TRY IT: Copy out the entries that follow, exactly as written.

SOURCE MATERIAL:

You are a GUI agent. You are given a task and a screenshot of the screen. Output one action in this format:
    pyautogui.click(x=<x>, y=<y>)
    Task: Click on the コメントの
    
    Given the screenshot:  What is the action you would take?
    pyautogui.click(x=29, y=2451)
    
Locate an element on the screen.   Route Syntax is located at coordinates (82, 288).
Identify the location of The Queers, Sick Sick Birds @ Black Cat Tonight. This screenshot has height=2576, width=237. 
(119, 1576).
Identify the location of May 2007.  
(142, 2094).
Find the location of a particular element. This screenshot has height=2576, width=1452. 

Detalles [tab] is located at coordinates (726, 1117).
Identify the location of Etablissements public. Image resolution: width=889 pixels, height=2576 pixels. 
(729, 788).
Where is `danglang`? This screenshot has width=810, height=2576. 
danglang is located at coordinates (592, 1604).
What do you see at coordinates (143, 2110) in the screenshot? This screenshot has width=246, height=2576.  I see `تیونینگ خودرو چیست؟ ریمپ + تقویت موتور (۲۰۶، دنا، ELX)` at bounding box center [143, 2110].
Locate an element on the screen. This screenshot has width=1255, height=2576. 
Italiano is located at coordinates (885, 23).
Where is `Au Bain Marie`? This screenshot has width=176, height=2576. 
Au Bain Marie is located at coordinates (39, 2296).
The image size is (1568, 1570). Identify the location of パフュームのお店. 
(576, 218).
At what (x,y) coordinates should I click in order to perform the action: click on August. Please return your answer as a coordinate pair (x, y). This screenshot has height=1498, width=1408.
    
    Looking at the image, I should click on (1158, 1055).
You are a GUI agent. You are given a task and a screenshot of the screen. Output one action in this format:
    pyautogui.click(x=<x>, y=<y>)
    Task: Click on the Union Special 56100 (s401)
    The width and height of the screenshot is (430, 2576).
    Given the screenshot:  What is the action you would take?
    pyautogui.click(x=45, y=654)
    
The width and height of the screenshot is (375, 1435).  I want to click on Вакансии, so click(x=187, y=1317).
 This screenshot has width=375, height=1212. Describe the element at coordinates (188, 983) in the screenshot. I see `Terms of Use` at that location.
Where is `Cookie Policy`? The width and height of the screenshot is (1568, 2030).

RESPONSE AREA:
You are a GUI agent. You are given a task and a screenshot of the screen. Output one action in this format:
    pyautogui.click(x=<x>, y=<y>)
    Task: Click on the コメントの
    
    Given the screenshot:  What is the action you would take?
    pyautogui.click(x=29, y=2451)
    
Locate an element on the screen.   Route Syntax is located at coordinates (82, 288).
Identify the location of The Queers, Sick Sick Birds @ Black Cat Tonight. This screenshot has height=2576, width=237. 
(119, 1576).
Identify the location of May 2007.  
(142, 2094).
Find the location of a particular element. This screenshot has height=2576, width=1452. 

Detalles [tab] is located at coordinates (726, 1117).
Identify the location of Etablissements public. Image resolution: width=889 pixels, height=2576 pixels. 
(729, 788).
Where is `danglang`? This screenshot has width=810, height=2576. 
danglang is located at coordinates (592, 1604).
What do you see at coordinates (143, 2110) in the screenshot? This screenshot has width=246, height=2576.  I see `تیونینگ خودرو چیست؟ ریمپ + تقویت موتور (۲۰۶، دنا، ELX)` at bounding box center [143, 2110].
Locate an element on the screen. This screenshot has width=1255, height=2576. 
Italiano is located at coordinates (885, 23).
Where is `Au Bain Marie`? This screenshot has width=176, height=2576. 
Au Bain Marie is located at coordinates (39, 2296).
The image size is (1568, 1570). Identify the location of パフュームのお店. 
(576, 218).
At what (x,y) coordinates should I click in order to perform the action: click on August. Please return your answer as a coordinate pair (x, y). This screenshot has height=1498, width=1408.
    
    Looking at the image, I should click on (1158, 1055).
You are a GUI agent. You are given a task and a screenshot of the screen. Output one action in this format:
    pyautogui.click(x=<x>, y=<y>)
    Task: Click on the Union Special 56100 (s401)
    The width and height of the screenshot is (430, 2576).
    Given the screenshot:  What is the action you would take?
    pyautogui.click(x=45, y=654)
    
The width and height of the screenshot is (375, 1435).  I want to click on Вакансии, so click(x=187, y=1317).
 This screenshot has width=375, height=1212. Describe the element at coordinates (188, 983) in the screenshot. I see `Terms of Use` at that location.
Where is `Cookie Policy`? The width and height of the screenshot is (1568, 2030).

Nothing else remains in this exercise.